You don’t need to allow a social worker into your home if he/she is not accompanied by a police officer. Let the social worker know that you feel more comfortable with a police officer present if he/she starts threatening you or tries to force their way in. You need to decide whether or not to call the police if a social worker tries to enter your house without your permission. I am not a lawyer and this is not legal advice (NALNLA). Keep in mind, that the low low standard of evidence, used by California’s family and juvenile dependency courts, allows in almost all sorts of evidence. Even evidence that you resisted having your house searched by a social worker who most likely see your judge often and has a relationship with him/her. The evidence social workers obtain from entering your home with a police officer, can, and most likely will, be used against you. Your best bet is to quickly call a neighbor or friend to come and be your witness. I have always tried to teach my children, when they were minors, to remain silent and call me. It is much harder to fabricate words when none were spoken and it also helps to keeps these silent witnesses (neighbors, friends, family members) out of court if they just watch and listen.
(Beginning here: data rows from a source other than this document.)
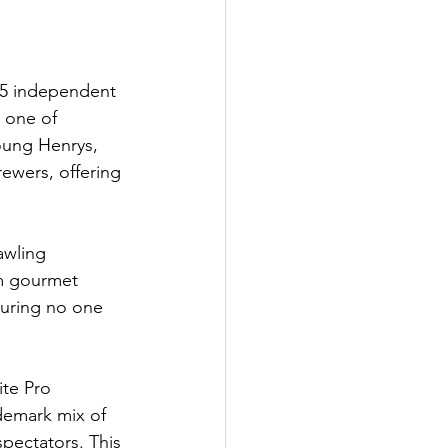
35 independent 
 one of 
Young Henrys, 
rewers, offering 
awling 
om gourmet 
suring no one 
te Pro 
ademark mix of 
spectators. This 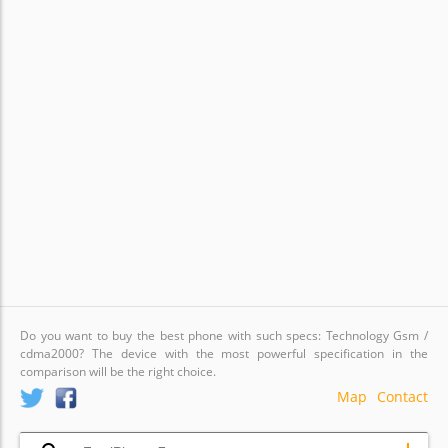
Do you want to buy the best phone with such specs: Technology Gsm /
cdma2000? The device with the most powerful specification in the
comparison will be the right choice.
Map
Contact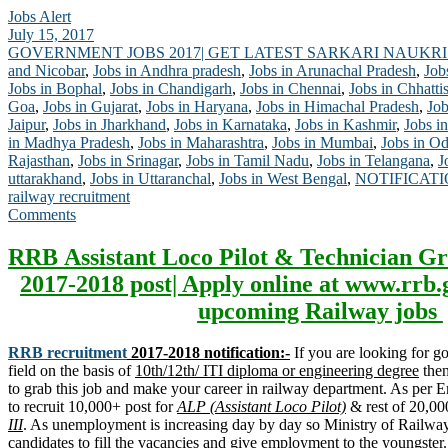
Jobs Alert
July 15, 2017
GOVERNMENT JOBS 2017| GET LATEST SARKARI NAUKRI
and Nicobar
,
Jobs in Andhra pradesh
,
Jobs in Arunachal Pradesh
,
Job
Jobs in Bophal
,
Jobs in Chandigarh
,
Jobs in Chennai
,
Jobs in Chhatti
Goa
,
Jobs in Gujarat
,
Jobs in Haryana
,
Jobs in Himachal Pradesh
,
Job
Jaipur
,
Jobs in Jharkhand
,
Jobs in Karnataka
,
Jobs in Kashmir
,
Jobs in
in Madhya Pradesh
,
Jobs in Maharashtra
,
Jobs in Mumbai
,
Jobs in Od
Rajasthan
,
Jobs in Srinagar
,
Jobs in Tamil Nadu
,
Jobs in Telangana
,
J
uttarakhand
,
Jobs in Uttaranchal
,
Jobs in West Bengal
,
NOTIFICAT
railway recruitment
Comments
RRB Assistant Loco Pilot & Technician Gr
2017-2018 post| Apply online at www.rrb.
upcoming Railway jobs
RRB recruitment
2017-2018 notification:-
If you are looking for 
field on the basis of
10th/12th/ ITI diploma or engineering degree
then
to grab this job and make your career in railway department. As per
to recruit 10,000+ post for
ALP (Assistant Loco Pilot)
& rest of 20,00
III
. As unemployment is increasing day by day so Ministry of Railway 
candidates to fill the vacancies and give employment to the youngste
In front of the police or your own witness, ask the social worker the exact nature of the complaint against you, the actual state statute number, or local ordinance code that you have allegedly violated. If the social worker is acting under an anonymous tip, tell the police office that this is insufficient evidence to enter your house without a warrant. Let both of them know that because they don’t have sufficient evidence, neither one can enter your home without a warrant. Ask the social worker for their name and business card and the police officer for his/her badge number and write everything down. Lock the door and get a pen and paper if you need to. Record everything, in any way you can, about what is happening. The low standard of evidence used in California family and juvenile dependency courts, means that ANY evidence obtained can and most likely will be admissible and used against you.

Don’t assume that a search is always unacceptable, because the government can’t possibly have a suspicion that you have done something wrong. Government personnel screen people getting on airplanes. They gather bulk data, biometric information, and use other advance technology to collect data on you without probable cause. Is this an assumption that everyone has done something wrong??? Is this unwarranted governmental interference, UGI, or a necessity? #PreventUGI.